Both choices had their upside as well as downside and none of the choices can be considered unthinking. Finance minister Arun Jaitley went with controlling fiscal deficit. Thus in a world of burgeoning fiscal deficit and negative interest rate, India emerged as a hub of economic sanity. However, difficult times as they are this choice also has its consequences.
Upward bias in GDP
As the table 1.1 shows there is a possible upward bias in measuring nominal GDP.
The absolute nominal value of every single nominal GDP estimates has been revised downward from their initial estimates. Post the revision, the nominal GDP growth shows a sequential downward trajectory from 2012-13 onwards and is likely to continue to at least 2015-16.
To the extent the fiscal deficit is measured as a proportion of nominal GDP, downward revision of nominal GDP causes the deficit percentage terms to slip even if the government had met the absolute rupee value of the deficit.
When Jaitley presented the 2015-16 budget on 28 February 2015, he projected a fiscal deficit of Rs 5.55 lakh crore. This was expected to be 3.9 percent of the FY16 nominal GDP estimated then at Rs 141 lakh crore, which was 11.5 percent higher than 2014-15 nominal GDP of Rs 126.5 lakh crore estimated then.
However Rs 126.5 lakh crore got revised downward to Rs 124.9 lakh crore, and expectation of 11.5 percent growth was slashed to a decade low 8.6 percent.
In order to meet the 2015-16 fiscal deficit target of 3.9 percent (of nominal GDP) the absolute fiscal deficit was revised down to Rs 5.35 lakh crore. Until 30 September 2015, the fiscal deficit stood at Rs 3.78 lakh crore, which is 70% of the revised absolute 2015-16 fiscal deficit target.

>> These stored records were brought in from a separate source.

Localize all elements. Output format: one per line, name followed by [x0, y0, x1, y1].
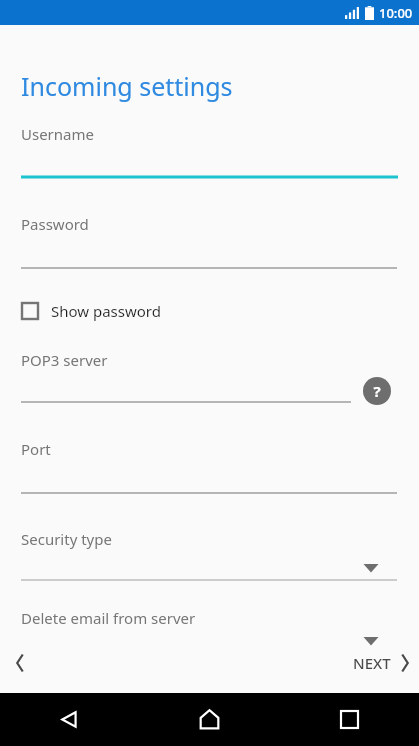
button[interactable]: Back: [0, 693, 139, 746]
staticText: NEXT: [353, 653, 391, 673]
button[interactable]: NEXT: [353, 643, 415, 683]
staticText: Delete email from server: [21, 608, 196, 628]
staticText: 10:00: [379, 4, 413, 22]
staticText: Incoming settings: [21, 69, 233, 103]
button[interactable]: [21, 465, 397, 495]
button[interactable]: Home: [139, 693, 279, 746]
staticText: Show password: [51, 301, 161, 321]
button[interactable]: [21, 630, 397, 656]
staticText: Security type: [21, 529, 112, 549]
staticText: ?: [373, 381, 381, 401]
staticText: Username: [21, 124, 94, 144]
staticText: POP3 server: [21, 350, 108, 370]
button[interactable]: Help: [363, 377, 391, 405]
button[interactable]: Show password: [21, 296, 161, 326]
button[interactable]: [21, 150, 398, 180]
button[interactable]: Previous: [2, 645, 38, 681]
button[interactable]: Recent apps: [279, 693, 419, 746]
button[interactable]: [21, 376, 351, 404]
staticText: Port: [21, 439, 51, 459]
button[interactable]: [21, 550, 397, 582]
button[interactable]: [21, 240, 397, 270]
staticText: Password: [21, 214, 89, 234]
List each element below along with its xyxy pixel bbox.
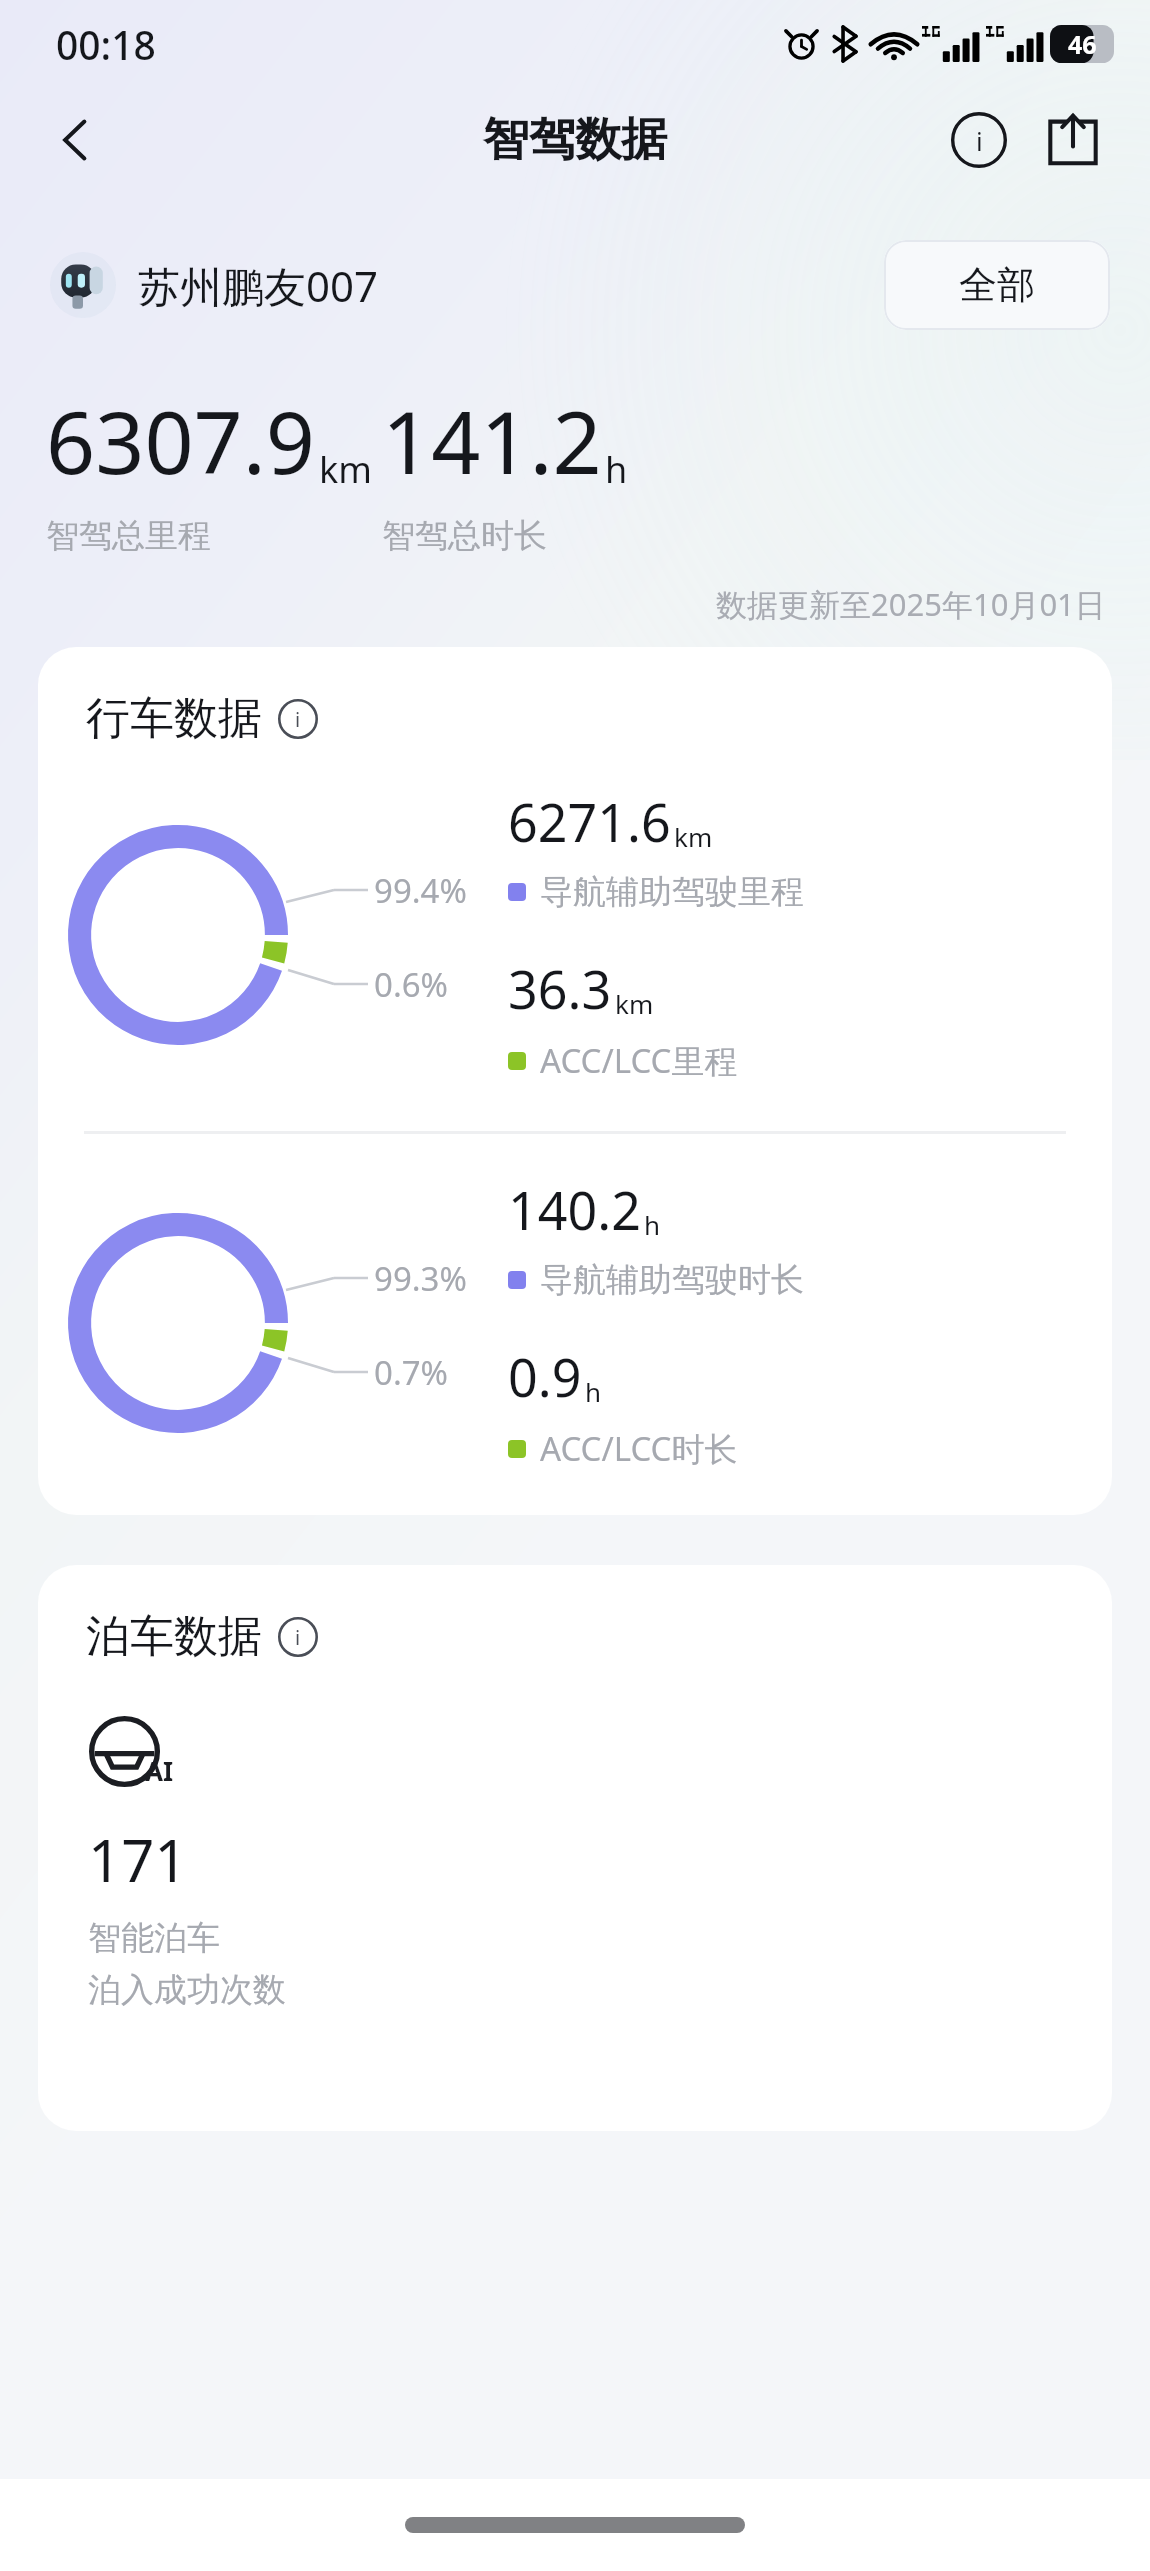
staticText: 36.3	[508, 953, 612, 1024]
staticText: 数据更新至2025年10月01日	[716, 583, 1106, 625]
staticText: ACC/LCC时长	[540, 1426, 738, 1471]
staticText: 0.9	[508, 1341, 582, 1412]
staticText: 智驾数据	[483, 111, 667, 169]
button[interactable]: 全部	[884, 240, 1110, 330]
staticText: km	[674, 819, 713, 854]
staticText: 苏州鹏友007	[138, 257, 379, 314]
staticText: km	[319, 445, 346, 494]
staticText: 智驾总里程	[46, 515, 211, 557]
staticText: 140.2	[508, 1174, 641, 1245]
staticText: AI	[145, 1753, 174, 1788]
button[interactable]: Info	[940, 101, 1018, 179]
staticText: km	[615, 986, 654, 1021]
staticText: 141.2	[382, 382, 602, 499]
staticText: 46	[1068, 27, 1097, 61]
staticText: h	[644, 1207, 661, 1242]
button[interactable]: 行车数据	[86, 691, 318, 746]
staticText: 泊车数据	[86, 1609, 262, 1664]
staticText: 泊入成功次数	[88, 1969, 286, 2011]
staticText: 6307.9	[46, 382, 316, 499]
staticText: 99.3%	[374, 1256, 467, 1301]
staticText: 导航辅助驾驶里程	[540, 871, 804, 913]
staticText: 6271.6	[508, 786, 671, 857]
staticText: 全部	[959, 261, 1035, 309]
staticText: 171	[88, 1820, 188, 1899]
staticText: i	[295, 706, 301, 733]
staticText: h	[585, 1374, 602, 1409]
staticText: ACC/LCC里程	[540, 1038, 738, 1083]
staticText: i	[976, 123, 983, 158]
button[interactable]: Back	[40, 104, 112, 176]
button[interactable]: Share	[1034, 101, 1112, 179]
staticText: 99.4%	[374, 868, 467, 913]
staticText: 00:18	[56, 18, 156, 71]
staticText: h	[605, 445, 628, 494]
staticText: 智驾总时长	[382, 515, 547, 557]
staticText: 行车数据	[86, 691, 262, 746]
staticText: 导航辅助驾驶时长	[540, 1259, 804, 1301]
staticText: 智能泊车	[88, 1917, 220, 1959]
staticText: i	[295, 1624, 301, 1651]
staticText: 0.6%	[374, 962, 449, 1007]
staticText: 0.7%	[374, 1350, 449, 1395]
button[interactable]: 泊车数据	[86, 1609, 318, 1664]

The government spending in the second half of 2015-16 is expected to be squeezed significantly in order to meet the defict target as was also the case in the previous year.
In 2014-15, as of 30 September 2014 the government had already exhausted 86 percent of its projected full year deficit. In order to keep a check on fiscal deficit target, the government significantly curtailed the spending. This was among the key factors which may have dragged down the nominal GDP growth to 7 percent level in the second half of 2014-15. The first half nominal GDP growth was above 13 percent. Full year 2014-15 nominal GDP growth was 10.8%.
A repeat in H2 2015-16?
However, the government expects a full-year nominal GDP growth of 8.6 percent in 2015-16. Since the nominal GDP in the first half grew 7.2%, to hit a full-year nominal GDP growth of 8.6%, the second half nominal GDP must grow in excess of 9 percent. Given the expected squeeze in government spending in the second half 2015-16, the nominal GDP growth of during the period may suffer.
The Budget 2016-17 assumes a growth of 11% during the next fiscal. Given the absence of any significant triggers as of now, it is difficult to envisage what may potentially prop up an approximately 8 percent nominal GDP growth of 2015-16 to 11 percent in 2016-17.
Some support may come from the rural spending the budget has focussed on. If the rain gods favour India this year, then together they may set the stage for a recovery.
Support on the currency front may possibly come from the finance minister's bid to create the reputation for fiscal stability. However, will this be enough to more than negate the squeeze in nominal GDP growth given the curtailed government spending? The answer to this question is possibly not.